- _TASK REQUIREMENTS_:
The result should be the line with "調査対象の皆様へのお知らせ" followed by every remaining line of the entries, each reproduced exactly, with nothing else.

- _LISTED RECORDS_:
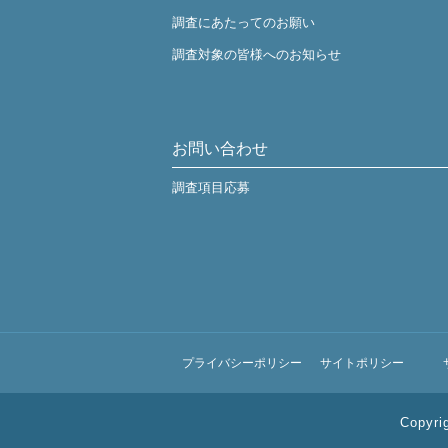
調査にあたってのお願い
調査対象の皆様へのお知らせ
お問い合わせ
調査項目応募
プライバシーポリシー
サイトポリシー
Copyri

- _EXERCISE SOLUTION_:
調査対象の皆様へのお知らせ
お問い合わせ
調査項目応募
プライバシーポリシー
サイトポリシー
Copyri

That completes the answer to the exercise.